• _EXERCISE GOAL_: Once the line with "Kontakt/Anfrage" is found in the data, output it and each following line exactly, up to and including the line with "Répression en Iran : ce qui s'est", and nothing before or after.

• _MATERIAL FOR THE TASK_:

Start of Block

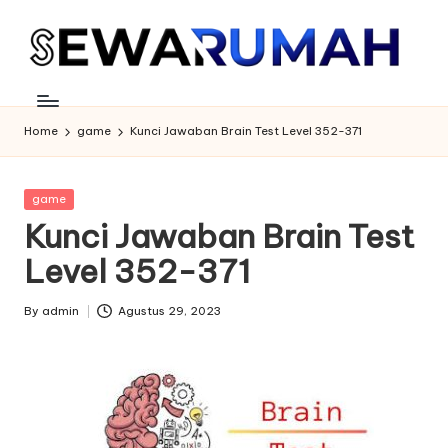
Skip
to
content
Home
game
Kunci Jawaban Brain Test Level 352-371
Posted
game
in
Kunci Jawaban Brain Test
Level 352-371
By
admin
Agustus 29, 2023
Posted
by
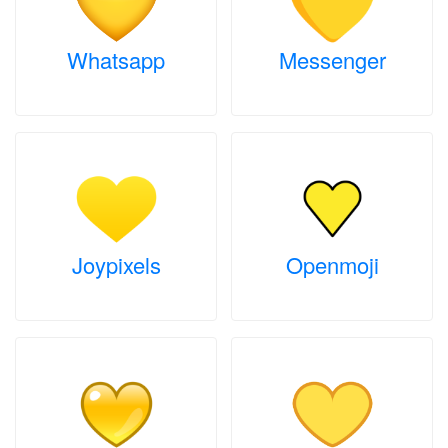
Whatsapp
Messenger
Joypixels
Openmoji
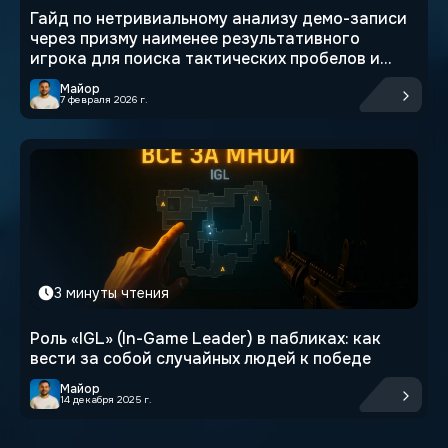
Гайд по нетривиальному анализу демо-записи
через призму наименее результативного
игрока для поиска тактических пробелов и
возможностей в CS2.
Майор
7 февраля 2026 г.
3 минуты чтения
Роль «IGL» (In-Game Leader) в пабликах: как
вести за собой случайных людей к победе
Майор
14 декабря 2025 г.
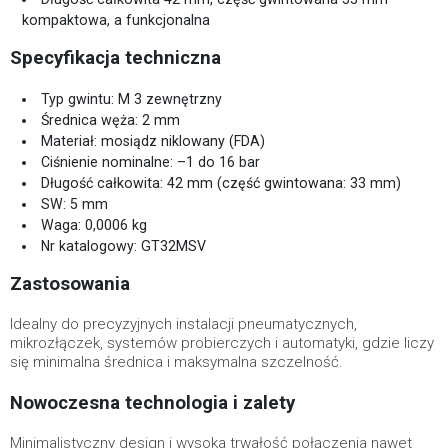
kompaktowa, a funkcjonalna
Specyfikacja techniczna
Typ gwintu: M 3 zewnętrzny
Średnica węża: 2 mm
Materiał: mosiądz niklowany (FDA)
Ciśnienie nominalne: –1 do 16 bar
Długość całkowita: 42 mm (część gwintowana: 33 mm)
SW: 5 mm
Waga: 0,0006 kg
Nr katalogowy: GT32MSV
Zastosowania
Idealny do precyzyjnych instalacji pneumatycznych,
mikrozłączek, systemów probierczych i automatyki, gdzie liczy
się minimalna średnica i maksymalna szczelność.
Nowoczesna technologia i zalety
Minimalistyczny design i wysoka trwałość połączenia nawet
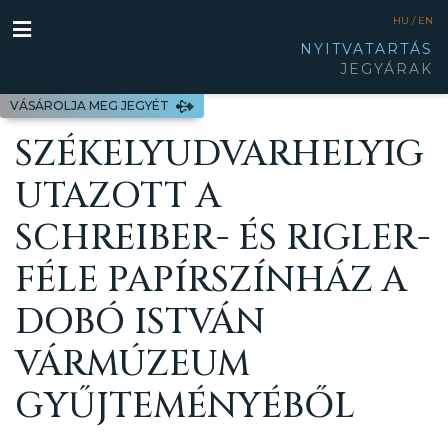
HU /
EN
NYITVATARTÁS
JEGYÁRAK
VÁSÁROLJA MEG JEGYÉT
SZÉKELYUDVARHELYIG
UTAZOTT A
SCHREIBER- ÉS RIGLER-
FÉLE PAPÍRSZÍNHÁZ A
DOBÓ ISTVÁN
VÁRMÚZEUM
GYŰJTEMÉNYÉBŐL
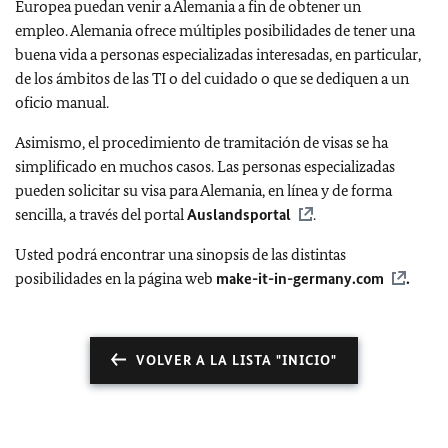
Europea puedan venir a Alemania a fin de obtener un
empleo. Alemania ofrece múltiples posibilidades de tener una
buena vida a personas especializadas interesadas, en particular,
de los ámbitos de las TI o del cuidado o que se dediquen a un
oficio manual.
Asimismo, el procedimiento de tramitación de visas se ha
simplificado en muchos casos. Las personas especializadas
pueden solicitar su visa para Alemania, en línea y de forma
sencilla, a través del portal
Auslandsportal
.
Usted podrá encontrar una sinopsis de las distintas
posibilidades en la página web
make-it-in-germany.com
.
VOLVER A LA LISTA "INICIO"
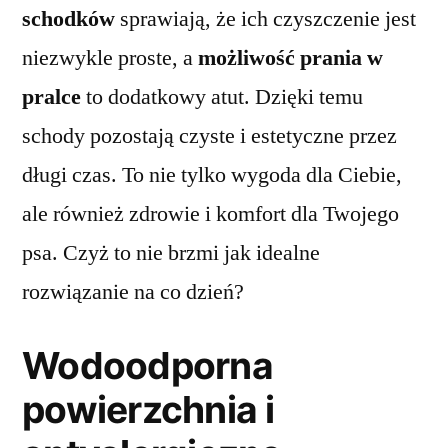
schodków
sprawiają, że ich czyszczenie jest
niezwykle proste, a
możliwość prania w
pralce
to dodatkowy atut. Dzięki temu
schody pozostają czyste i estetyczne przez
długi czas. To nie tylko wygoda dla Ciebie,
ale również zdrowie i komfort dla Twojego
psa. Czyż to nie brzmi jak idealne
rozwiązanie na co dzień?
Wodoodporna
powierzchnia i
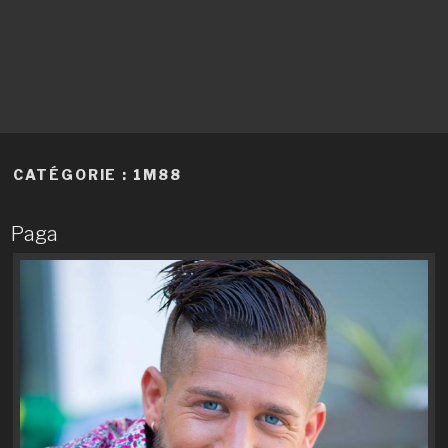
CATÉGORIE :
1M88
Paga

End of Block
Start of Block

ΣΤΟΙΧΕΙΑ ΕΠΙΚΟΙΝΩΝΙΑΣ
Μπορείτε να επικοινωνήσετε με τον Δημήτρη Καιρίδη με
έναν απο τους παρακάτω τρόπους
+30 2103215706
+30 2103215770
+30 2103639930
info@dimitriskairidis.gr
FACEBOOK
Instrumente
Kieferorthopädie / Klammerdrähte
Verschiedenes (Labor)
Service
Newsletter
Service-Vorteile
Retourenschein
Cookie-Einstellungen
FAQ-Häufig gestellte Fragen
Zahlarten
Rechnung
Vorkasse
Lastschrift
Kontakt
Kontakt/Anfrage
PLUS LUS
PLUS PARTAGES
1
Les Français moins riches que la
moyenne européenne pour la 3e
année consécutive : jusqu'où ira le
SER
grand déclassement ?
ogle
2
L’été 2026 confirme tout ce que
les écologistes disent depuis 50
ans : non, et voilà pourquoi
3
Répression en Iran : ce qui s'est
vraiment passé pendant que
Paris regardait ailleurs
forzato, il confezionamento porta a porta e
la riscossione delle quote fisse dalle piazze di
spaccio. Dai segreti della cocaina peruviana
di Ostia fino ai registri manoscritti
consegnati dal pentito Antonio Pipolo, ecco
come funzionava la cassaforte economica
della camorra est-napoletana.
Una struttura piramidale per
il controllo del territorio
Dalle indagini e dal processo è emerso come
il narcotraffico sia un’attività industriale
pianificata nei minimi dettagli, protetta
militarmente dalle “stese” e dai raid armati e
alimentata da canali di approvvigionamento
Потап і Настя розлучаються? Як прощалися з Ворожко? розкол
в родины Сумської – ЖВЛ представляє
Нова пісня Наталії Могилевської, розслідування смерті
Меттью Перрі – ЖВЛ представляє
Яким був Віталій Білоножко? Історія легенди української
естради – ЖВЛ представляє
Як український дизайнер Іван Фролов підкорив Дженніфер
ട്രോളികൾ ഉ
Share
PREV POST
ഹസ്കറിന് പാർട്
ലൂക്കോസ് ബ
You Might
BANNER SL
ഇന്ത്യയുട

End of Block

• _FINISHED EXERCISE_:
Kontakt/Anfrage
PLUS LUS
PLUS PARTAGES
1
Les Français moins riches que la
moyenne européenne pour la 3e
année consécutive : jusqu'où ira le
SER
grand déclassement ?
ogle
2
L’été 2026 confirme tout ce que
les écologistes disent depuis 50
ans : non, et voilà pourquoi
3
Répression en Iran : ce qui s'est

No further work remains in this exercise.